Ever the entrepreneur, Chub also acquired the Middleburg-based Wilson Horse Transportation van line, retaining the business named after Stanley Wilson, who founded the company. With a half-dozen large horses vans, Chub hauled horses up and down the east coast to breeding farms, thoroughbred sales and horse shows for many years.

Back on the family’s 143-acre farm off Rt. 702 near The Plains, his daughter, Berk, grew up learning everything there was to know about horses, from their tack to how to ride in fox hunts and shows. Her mother, skilled horsewoman Frances Lee, taught Berk, who was acquiring the knowledge that would stand her in good stead one day when she took over management of her father’s tack business.

Berk Lee and paper-mache horse, Prince, in the front window of The Tack Box in Middleburg. Prince has been in the window of a tack shop since the late 1800s.

Photo by Linda Roberts

At that time, all their horses came off the racetrack, Berk Lee recalled. When a race horse could no longer compete, they became show horses or fox hunters. According to Lee, when she was growing up, horses had to handle multiple careers. And her mother “loved every minute” of their training, she said.

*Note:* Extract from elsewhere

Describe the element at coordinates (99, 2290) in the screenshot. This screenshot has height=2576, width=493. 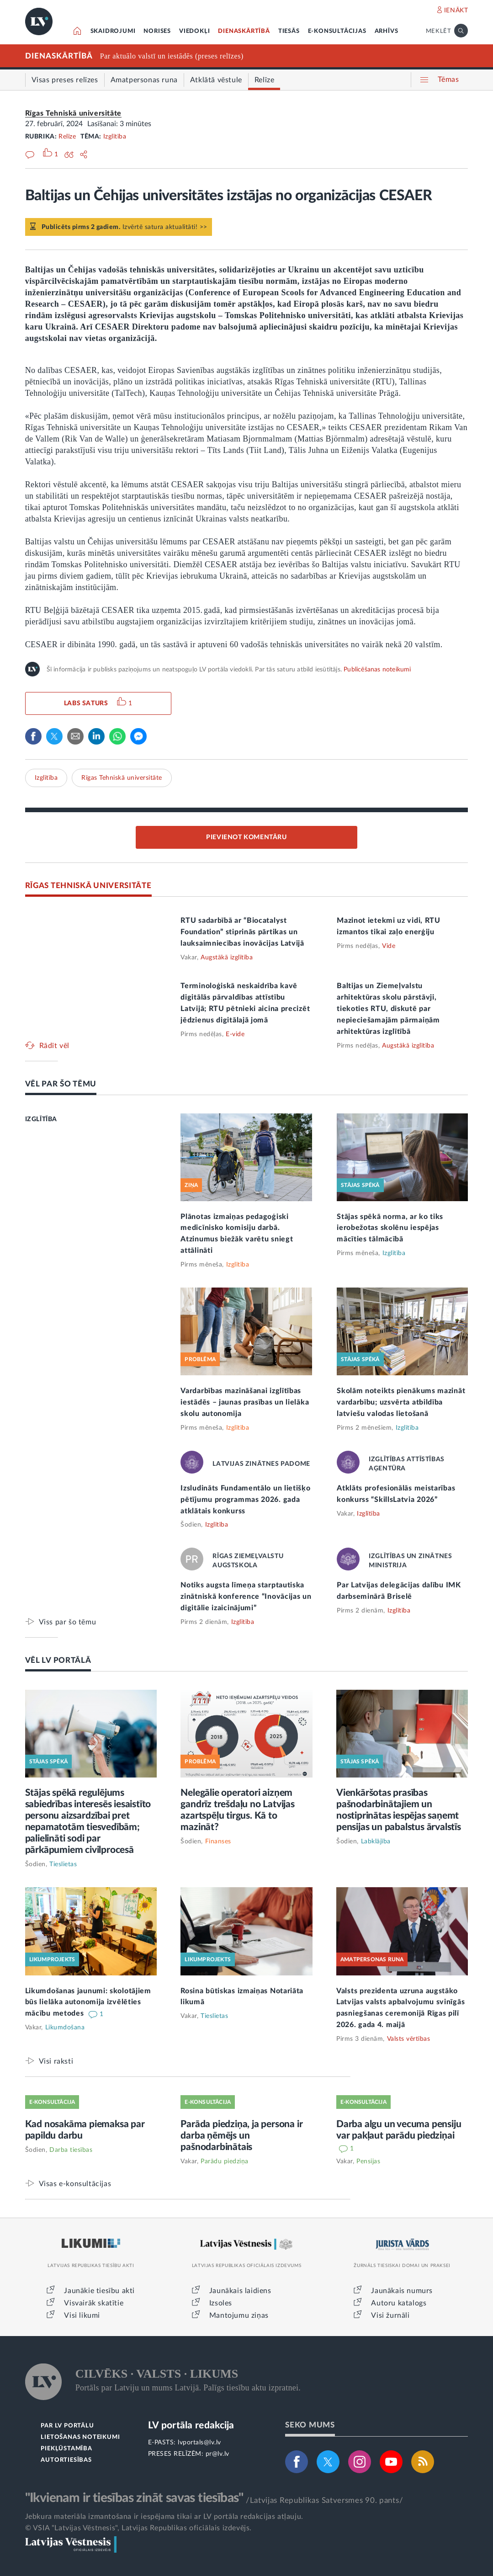
I see `Jaunākie tiesību akti` at that location.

In the early 1970s, Chub purchased the contents of the Middleburg Saddlery, then going out of business. He acquired space at the corner of Madison and Washington Streets, opening what is now known as The Tack Box. By the mid-1980s, The Tack Box had established permanent quarters at its present location, 7 West Federal Street, and Berk Lee was becoming more involved in the business.

She recalled her dad quipping, “if you can’t make it here, I don’t think you can make it anywhere because we’re in the middle of horse country.”

Lee began working at The Tack Box in 1978, but also was quite involved in showing in competitions from Madison Square Garden in New York City to Florida during the winter. She no longer shows horses, but stays busy between the store and taking care of the nine horses she boards for her clients.

“I take care of my clients’ horses in the mornings, grab some lunch and spend the afternoons at the store,” she said. “It makes for a full day.”

Her husband, Jim Furr, who grew up at Llangollen Farm near Upperville, keeps busy mowing grass. “He knows enough about horses to keep away from them,” Lee said with a grin.

Lee, her stepdaughter Laura Furr, Rachael Efird, Jennifer Smith and Leslie Page, keep The Tack Box open Monday through Saturday from 9 a.m. to 5 p.m.

Across Federal Street from The Tack Box is the venerable Journeyman Saddlers, owned by Lee’s first cousin, “Punkin” Lee, another Middleburg fixture. There a visitor can have tack repaired, custom chaps designed and made, nameplates ordered for halters, and all manner of leather goods made and repaired.

Between the two cousins, the visitor can also acquire a good deal of history about Middleburg—and have a great time talking about “the old days.”

Berk Lee said she has no plans to retire, adding tongue-in-cheek that her chiropractor told her if she ever quit “I probably wouldn’t start up again.”

On her bucket list, though, is a desire to see the national parks. She and her husband have a camper and take short jaunts.

“Maybe one day,” she said, “we’ll just head west.”